The family lived in a small two-room house with five other people, her foster family. They lived in a community close to a very dangerous neighborhood where drugs, prostitution, and other crime was common.
“Sometimes criminals from other neighborhoods would come running into our community and enter our homes to hide, and there, in front of the families, the police would even attack the criminals to catch them. Once it happened inside my house,” she said.
In 2000, it was a broken eight-year-old with shattered self-esteem who began attending the local church’s child development center.
“I remember that my greatest motivation for attending the center was food. At home, since there were days when we didn’t have any food to eat, there were days when I would arrive very early to eat breakfast at the center. We also didn’t have to worry about shoes or school supplies because the center provided them,” said Katerine.
As she grew into a young teenager, the memory of the day her ‘aunt’ had called her daughter was seared into her memory, surrounded by feelings of fear and pain. Determined to find answers to her most important questions, Katerine confronted her biological mother.

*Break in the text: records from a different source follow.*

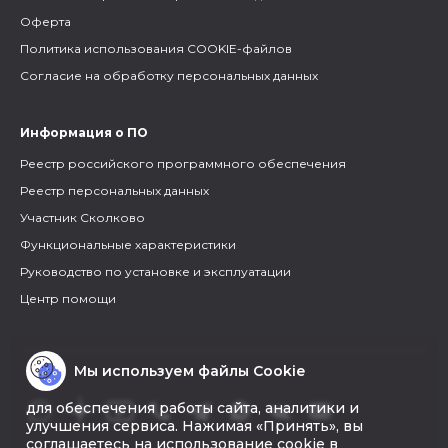
Оферта
Политика использования COOKIE-файлов
Согласие на обработку персональных данных
Информация о ПО
Реестр российского программного обеспечения
Реестр персональных данных
Участник Сколково
Функциональные характеристики
Руководство по установке и эксплуатации
Центр помощи
Мы используем файлы Cookie
для обеспечения работы сайта, аналитики и
улучшения сервиса. Нажимая «Принять», вы
соглашаетесь на использование cookie в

“Far from finding an apology and affection, my birth mother told me that I had been a mistake in her life and that I was going to hurt her plans. What broke me into pieces was when she told me that she tried to have an abortion three times, and the last time when she saw that she had not succeeded, she intentionally threw herself down the stairs,” said Katerine.
After this heartbreaking discussion, Katerine transformed into a broken, angry young woman. The pain she felt moved her to seek approval and affection through aggression. However, God had a beautiful plan for Katerine and would use her sponsors and Compassion tutors to minister to her and set her life straight again.
“My sponsors impacted my life. I received letters just when I needed them, with the words I needed to read. They always told me that they loved me, that they valued me,” she said.
What impacted her most was how people who had not even seen her, who lived so far away, could make her feel so loved. Her relationship with her sponsors and the trust they had in her was the reason she longed to be a better person and to study.
At the same time, her child development center guided Katerine to forgive her biological mother, knowing it could help set her free from the anger that consumed her.
“My tutor always talked about honoring parents and emphasized that it is a mandate regardless of how your parents are like. I struggled with obeying this command because I thought my mother did not deserve it. But my tutor led me to the director, and one day I asked her forgiveness and forgave my birth mom, and it was the most peaceful moment of my life,” said Katerine.
Thanks to her sponsors and guardians, Katerine released the heavy emotional burden she had carried for years. In a short time, she accepted the Lord during an activity at the center, and from that day on, and she began to serve at her church. Thanks to an English course the center provided, she started translating for missionaries, and also played drums, and helped out with the youngest children at the center.
“Little by little my academic results improved, and I won a scholarship to get a Bachelor’s degree in English Language and Literature through Compassion. Compassion provided all the tools so that I could be empowered physically, emotionally, and cognitively so that I could achieve success and break the cycle of poverty,” said Katerine.
Today, Katerine is a speaker for Compassion. She attends events and conferences in different countries, speaking for the voiceless and suffering, as she did in her childhood. She also works with Compassion Dominican Republic as a host and interpreter for groups and individuals who visit to meet their sponsored children and learn more about Compassion’s work in the country.
“I rejoice in being able to connect the children and their sponsors, she said, “to see those smiles of hope and sparkle in the children’s eyes.”
In Katerine’s own life, that sparkle of hope has become ablaze: one that radiates for all to see.